How to Implement ProxySQL with AWS Aurora
In this post, we'll look at how to implement ProxySQL with AWS Aurora. Recently, there have been a few discussions and customer requests that focused on AWS Aurora and how to make the various architectures and solutions more flexible. Flexible how, you may ask? Well, there are the usual expectations:
- How do you improve resource utilization?

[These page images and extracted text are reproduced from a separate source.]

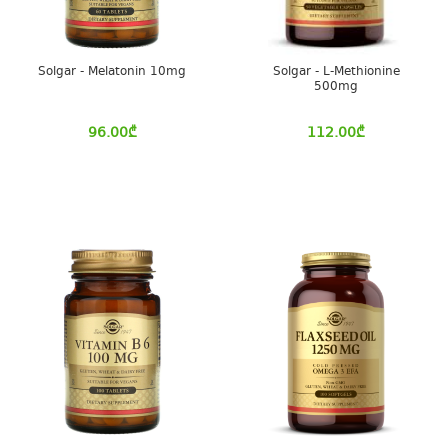
Solgar - Melatonin 10mg
Solgar - L-Methionine
500mg
96.00
₾
112.00
₾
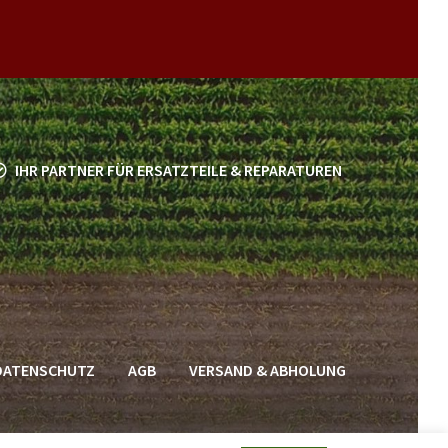
IHR PARTNER FÜR ERSATZTEILE & REPARATUREN
DATENSCHUTZ
AGB
VERSAND & ABHOLUNG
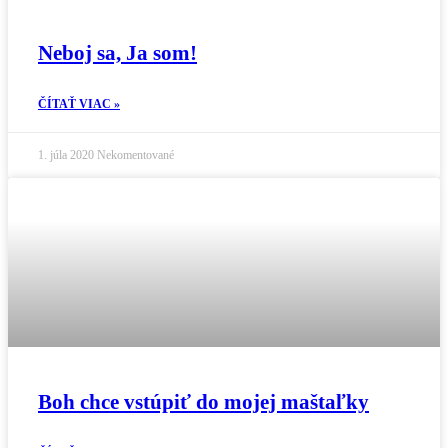
Neboj sa, Ja som!
ČÍTAŤ VIAC »
1. júla 2020
Nekomentované
Boh chce vstúpiť do mojej maštaľky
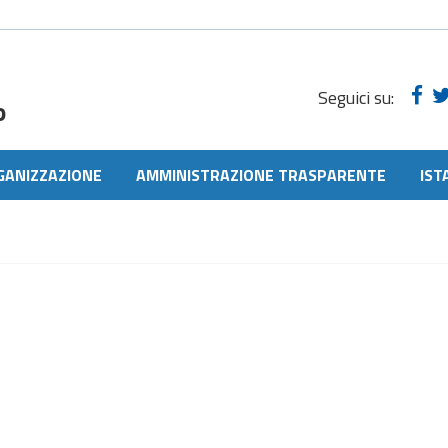
Seguici su:
o
GANIZZAZIONE
AMMINISTRAZIONE TRASPARENTE
IST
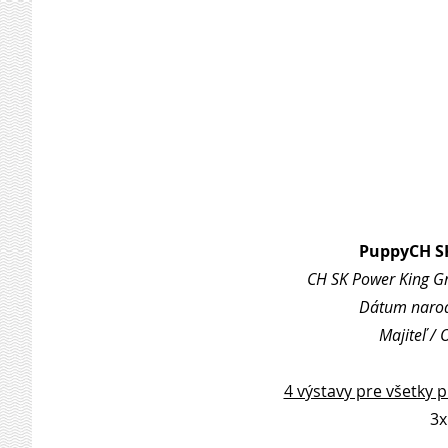
PuppyCH S
CH SK Power King Gri
Dátum narode
Majiteľ /
4 výstavy pre všetky 
3x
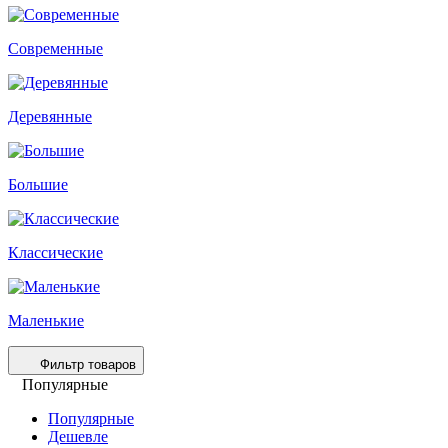
Современные
Деревянные
Большие
Классические
Маленькие
Фильтр товаров
Популярные
Популярные
Дешевле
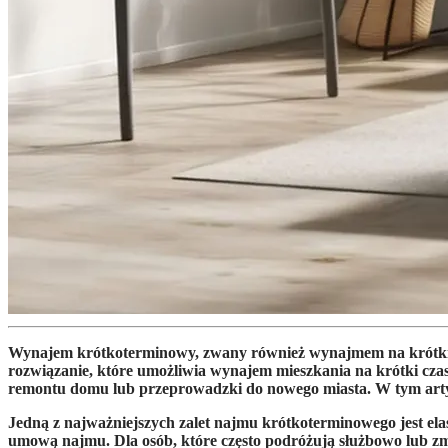
Wynajem krótkoterminowy, zwany również wynajmem na krótki ok
rozwiązanie, które umożliwia wynajem mieszkania na krótki czas,
remontu domu lub przeprowadzki do nowego miasta. W tym artyk
Jedną z najważniejszych zalet najmu krótkoterminowego jest elas
umową najmu. Dla osób, które często podróżują służbowo lub zmi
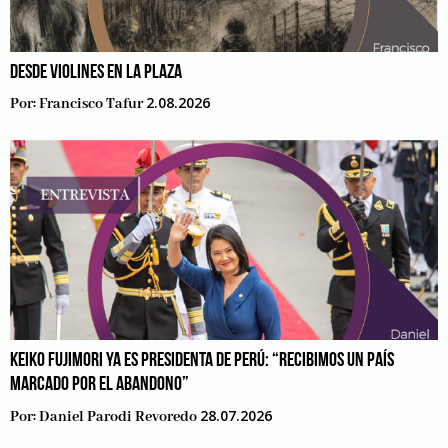
DESDE VIOLINES EN LA PLAZA
2.08.2026
Por:
Francisco Tafur
KEIKO FUJIMORI YA ES PRESIDENTA DE PERÚ: “RECIBIMOS UN PAÍS
MARCADO POR EL ABANDONO”
28.07.2026
Por:
Daniel Parodi Revoredo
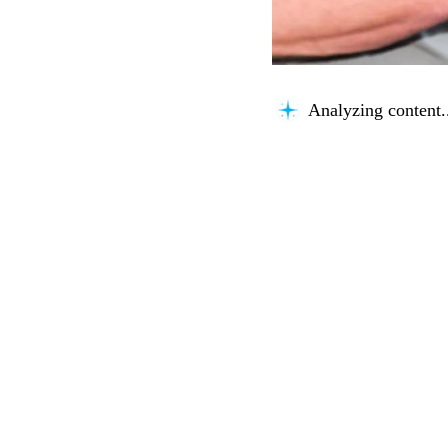
Analyzing content.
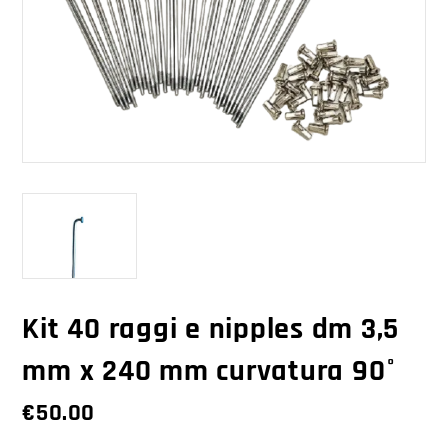
Kit 40 raggi e nipples dm 3,5
mm x 240 mm curvatura 90°
€
50.00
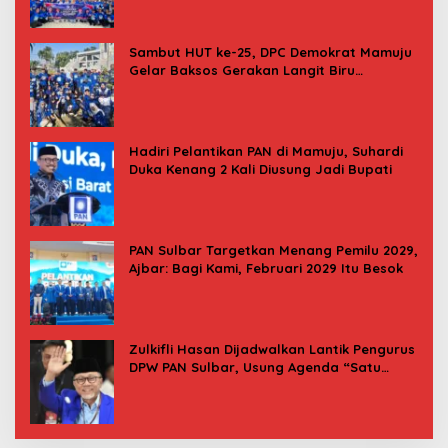
Sambut HUT ke-25, DPC Demokrat Mamuju
Gelar Baksos Gerakan Langit Biru
Indonesia Asri
Hadiri Pelantikan PAN di Mamuju, Suhardi
Duka Kenang 2 Kali Diusung Jadi Bupati
PAN Sulbar Targetkan Menang Pemilu 2029,
Ajbar: Bagi Kami, Februari 2029 Itu Besok
Zulkifli Hasan Dijadwalkan Lantik Pengurus
DPW PAN Sulbar, Usung Agenda “Satu
Tekad Bantu Rakyat”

- How I can filter (or block) things?
- Can I shard with Aurora?
- What is the best way to implement query caching?
- … and more.
The inclusion of ProxySQL solves many of the points above. We in Consulting design the solutions for our customers by applying the different functionalities to better match customers needs. Whenever we deal with Aurora, we've had to exclude ProxySQL because of some limitations in the software. Now however, ProxySQL 2.0 supports Aurora, and it does it amazingly. This article will show you how to implement ProxySQL with AWS Aurora. The the next article Leveraging AWS Aurora performance will show you WHY.
The Problem
ProxySQL has two different ways to deal with backend servers. One is using replication mechanisms, like standard Async replication and Group Replication. The other is to use the scheduler, as in the case of Percona XtraDB Cluster, MariaDB Cluster, etc. While we can use the scheduler as a solution for Aurora, it is not as immediate and well-integrated as the embedded support for replication, given that we normally opted not to use it in this specific case (Aurora). But what WAS the problem with Aurora? An Aurora cluster bases its definition of Writer vs. Readers using the innodb_read_only variable. So, where is the problem? Well actually no problem at all, just that ProxySQL up to version 2 for replication only supported the generic variable READ_ONLY. As such, it was not able to correctly identify the Writer/Readers set.
The Solution
In October 2017, this issue was opened (https://github.com/sysown/proxysql/issues/1195 )and the result was, as usual, a quite simple and flexible solution.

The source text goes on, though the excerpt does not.